Oggi non sono molti quelli/e che si fanno carico di vagliare il "nuovo corso", senza lasciarsi ipnotizzare dalla buona fama riconquistata dalla famiglia. Eppure, nonostante i grandi passi avanti, i problemi non mancano, e non sono solo quelli innescati dalle tecniche procreative, che rendono la distinzione fra pubblico e privato sempre più precaria. In certe convivenze fra genitori novantenni e figli più che maturi, oppressori e oppressi possono scambiarsi le parti; in altre, madri e padri più invecchiano più esigono controllo e potere. Negli assegni di mantenimento riconosciuti a soggetti adulti, sani e in grado di lavorare, è implicita una visione della famiglia come surrogato a vita delle provvidenze per la disoccupazione. I bambini, con il loro potente istinto a conservare quello che hanno, possono patire di trovarsi al centro delle convivenze più variegate; fra i giovani c’è chi ancora soffre per la mancanza di un dialogo con i genitori, e chi è assediato dalle profferte di amicizia e complicità. Molte donne continuano a dibattersi nell’alternativa figli/carriera, o a sfinirsi nello sforzo di tenerli insieme. E sarebbe facile continuare.

Una Chiesa moderata e amorevole potrebbe dare un contributo di saggezza, di conoscenza (più da parte dei confessori che dei teologi) di equanimità, rinunciando innanzitutto a pretendere che lo Stato tratti le altre forme di convivenza come concorrenti abusive. La rivalità può esserci, perché no; le nuove unioni ampliano le opportunità di scelta e i possibili contraenti, forse logorano l’appeal già vacillante del matrimonio. Ma in che modo un Pacs potrebbe concretamente danneggiare una famiglia? In che modo, se non con misure restrittive e intrusive, una legge potrebbe disincentivare un processo che è essenzialmente culturale?
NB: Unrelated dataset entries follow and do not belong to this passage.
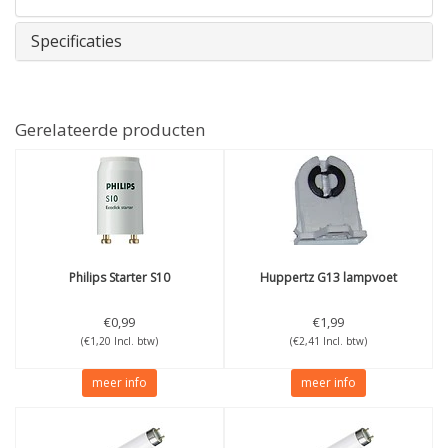
Specificaties
Gerelateerde producten
Philips
Starter S10
Huppertz
G13 lampvoet
€0,99
€1,99
(€1,20 Incl. btw)
(€2,41 Incl. btw)
meer info
meer info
Forse bisognerebbe imparare da quei parroci che danno la comunione ai divorziati e sepoltura ai suicidi, in attesa che le interpretazioni dottrinarie cambino - a volte è successo.

Fra gli amici delle unioni eterodosse, mi sembra ci sia il problema opposto dell’autolimitazione preventiva. E dunque sarebbe bene tenere a mente una verità sperimentata dalle donne: affrettarsi a mediare con le proprie convinzioni prima ancora di studiare una mediazione con quelle altrui, non aiuta, finisce anzi per farci arrivare al confronto già rimpiccioliti e indeboliti.